SECTION 2. Representations and Warranties. To induce the other parties hereto to enter into this Amendment, each of Holdings, the Borrower and the Canadian Borrower represents and warrants to the Administrative Agent and each of the Lenders (including the Additional Lenders) that, as of the First Amendment Effective Date:
(a) This Amendment has been duly authorized, executed and delivered by each of Holdings, the Borrower and the Canadian Borrower, and each of (i) the Credit Agreement, as amended hereby, and (ii) this Amendment, constitutes a legal, valid and binding obligation of each of Holdings, the Borrower and the Canadian Borrower enforceable in accordance with its terms, except as the enforceability thereof may be limited by bankruptcy, insolvency or similar laws affecting creditors’ rights generally and subject to general principles of equity.
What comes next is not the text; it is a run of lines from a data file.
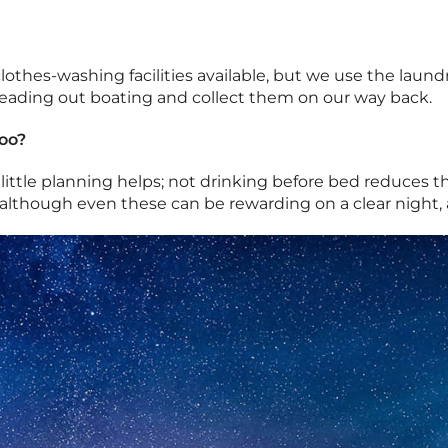
othes-washing facilities available, but we use the laund
heading out boating and collect them on our way back.
oo?
 a little planning helps; not drinking before bed reduces 
although even these can be rewarding on a clear night, a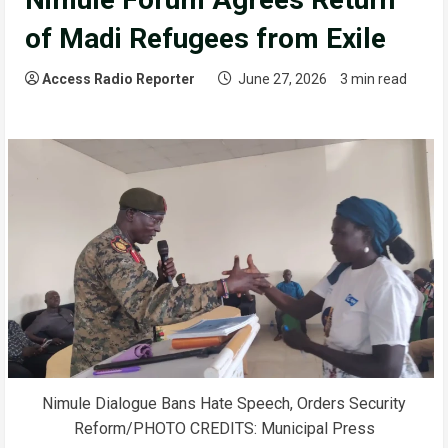
of Madi Refugees from Exile
Access Radio Reporter
June 27, 2026
3 min read
Nimule Dialogue Bans Hate Speech, Orders Security
Reform/PHOTO CREDITS: Municipal Press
(b) The representations and warranties set forth in Section 8 of the Credit Agreement are, both prior to and after giving effect to this Amendment, true and correct in all material respects on and as of the First Amendment Effective Date with the same effect as though made on and as of the First Amendment Effective Date, except to the extent such representations and warranties expressly relate to an earlier date (in which case such representations and warranties were true and correct in all material respects as of such earlier date).
(c) No Default or Event of Default has occurred and is continuing.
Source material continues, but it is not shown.